What to produce
From the data below, return the exact lines starting at the line containing "nephew, John Jr." and ending at the line containing "shouldn't be optimizing", both included, and nothing else.

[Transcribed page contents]
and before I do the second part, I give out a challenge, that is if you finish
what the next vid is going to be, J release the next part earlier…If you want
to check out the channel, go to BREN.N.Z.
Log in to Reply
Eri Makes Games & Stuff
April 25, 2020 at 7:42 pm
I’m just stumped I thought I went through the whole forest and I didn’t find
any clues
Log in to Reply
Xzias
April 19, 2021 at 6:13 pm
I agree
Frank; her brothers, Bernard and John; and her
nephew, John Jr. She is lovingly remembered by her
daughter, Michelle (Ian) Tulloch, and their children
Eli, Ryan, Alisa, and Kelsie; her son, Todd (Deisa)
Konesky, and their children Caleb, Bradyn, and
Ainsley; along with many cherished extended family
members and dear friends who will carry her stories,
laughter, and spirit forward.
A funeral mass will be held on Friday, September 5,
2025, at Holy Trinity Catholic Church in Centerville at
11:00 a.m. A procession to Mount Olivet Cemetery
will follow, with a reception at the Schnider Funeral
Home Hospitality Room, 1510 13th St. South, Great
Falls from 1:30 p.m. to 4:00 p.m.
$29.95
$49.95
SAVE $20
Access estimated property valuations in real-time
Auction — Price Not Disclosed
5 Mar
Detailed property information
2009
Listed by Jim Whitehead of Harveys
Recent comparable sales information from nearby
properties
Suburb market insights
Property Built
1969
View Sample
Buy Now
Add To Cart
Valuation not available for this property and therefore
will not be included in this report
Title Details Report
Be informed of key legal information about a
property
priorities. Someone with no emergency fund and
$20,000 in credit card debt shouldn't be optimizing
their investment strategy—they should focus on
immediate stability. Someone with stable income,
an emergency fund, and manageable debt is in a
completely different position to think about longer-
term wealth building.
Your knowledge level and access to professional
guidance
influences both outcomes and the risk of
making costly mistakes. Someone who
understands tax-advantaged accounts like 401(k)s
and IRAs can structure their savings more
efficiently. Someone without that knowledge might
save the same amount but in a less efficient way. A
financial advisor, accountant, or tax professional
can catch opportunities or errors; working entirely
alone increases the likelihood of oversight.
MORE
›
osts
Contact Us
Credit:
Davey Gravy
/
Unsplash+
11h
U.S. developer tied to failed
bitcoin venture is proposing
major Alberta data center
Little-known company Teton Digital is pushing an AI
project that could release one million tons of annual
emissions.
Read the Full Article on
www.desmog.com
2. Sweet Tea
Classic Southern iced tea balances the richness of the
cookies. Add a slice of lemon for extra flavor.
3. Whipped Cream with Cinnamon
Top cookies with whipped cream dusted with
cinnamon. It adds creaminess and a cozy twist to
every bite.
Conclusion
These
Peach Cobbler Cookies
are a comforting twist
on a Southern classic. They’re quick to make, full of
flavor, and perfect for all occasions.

--

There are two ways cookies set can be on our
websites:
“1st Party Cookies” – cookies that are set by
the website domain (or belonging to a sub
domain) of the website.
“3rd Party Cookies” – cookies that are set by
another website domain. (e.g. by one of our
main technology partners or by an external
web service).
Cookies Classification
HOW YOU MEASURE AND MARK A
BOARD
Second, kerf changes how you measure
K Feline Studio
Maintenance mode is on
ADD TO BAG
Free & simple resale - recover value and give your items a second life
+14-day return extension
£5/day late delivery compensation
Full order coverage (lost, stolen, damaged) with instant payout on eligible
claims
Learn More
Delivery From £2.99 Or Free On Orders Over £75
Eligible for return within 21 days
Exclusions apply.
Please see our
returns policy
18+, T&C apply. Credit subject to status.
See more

==

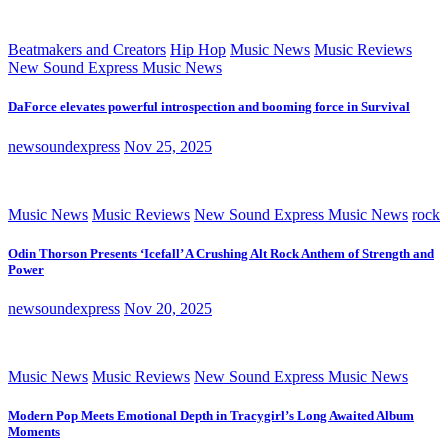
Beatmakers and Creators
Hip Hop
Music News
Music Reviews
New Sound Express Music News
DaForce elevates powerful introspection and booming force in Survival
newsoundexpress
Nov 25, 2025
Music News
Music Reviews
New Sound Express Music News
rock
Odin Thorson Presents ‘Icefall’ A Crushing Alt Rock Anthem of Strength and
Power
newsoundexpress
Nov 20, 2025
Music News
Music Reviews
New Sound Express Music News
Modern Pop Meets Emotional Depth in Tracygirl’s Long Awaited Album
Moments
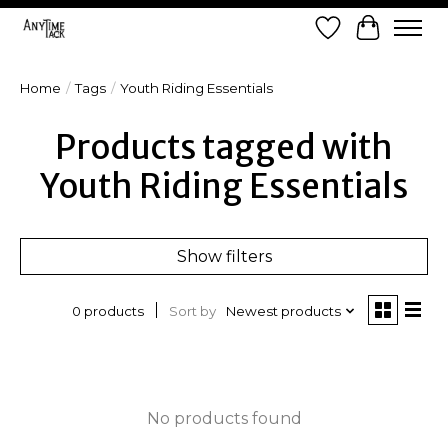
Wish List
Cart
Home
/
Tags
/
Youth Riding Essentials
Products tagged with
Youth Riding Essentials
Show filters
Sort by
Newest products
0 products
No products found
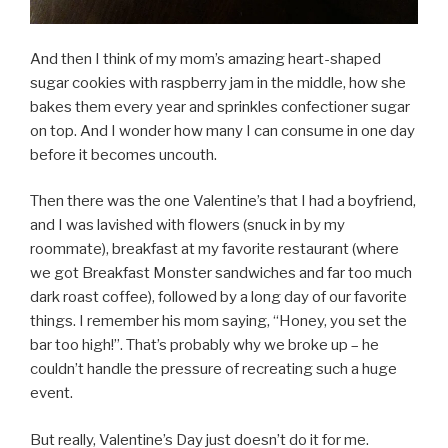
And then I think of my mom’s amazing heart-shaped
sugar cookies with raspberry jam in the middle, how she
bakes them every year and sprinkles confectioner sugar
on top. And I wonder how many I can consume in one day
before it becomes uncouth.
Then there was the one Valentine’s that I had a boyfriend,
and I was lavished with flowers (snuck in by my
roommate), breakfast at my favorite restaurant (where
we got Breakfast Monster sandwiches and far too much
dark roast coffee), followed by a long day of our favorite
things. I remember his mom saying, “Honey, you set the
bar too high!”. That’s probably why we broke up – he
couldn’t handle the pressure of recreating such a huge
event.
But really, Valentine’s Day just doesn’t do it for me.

Solution for this problem
nephew, John Jr. She is lovingly remembered by her
daughter, Michelle (Ian) Tulloch, and their children
Eli, Ryan, Alisa, and Kelsie; her son, Todd (Deisa)
Konesky, and their children Caleb, Bradyn, and
Ainsley; along with many cherished extended family
members and dear friends who will carry her stories,
laughter, and spirit forward.
A funeral mass will be held on Friday, September 5,
2025, at Holy Trinity Catholic Church in Centerville at
11:00 a.m. A procession to Mount Olivet Cemetery
will follow, with a reception at the Schnider Funeral
Home Hospitality Room, 1510 13th St. South, Great
Falls from 1:30 p.m. to 4:00 p.m.
$29.95
$49.95
SAVE $20
Access estimated property valuations in real-time
Auction — Price Not Disclosed
5 Mar
Detailed property information
2009
Listed by Jim Whitehead of Harveys
Recent comparable sales information from nearby
properties
Suburb market insights
Property Built
1969
View Sample
Buy Now
Add To Cart
Valuation not available for this property and therefore
will not be included in this report
Title Details Report
Be informed of key legal information about a
property
priorities. Someone with no emergency fund and
$20,000 in credit card debt shouldn't be optimizing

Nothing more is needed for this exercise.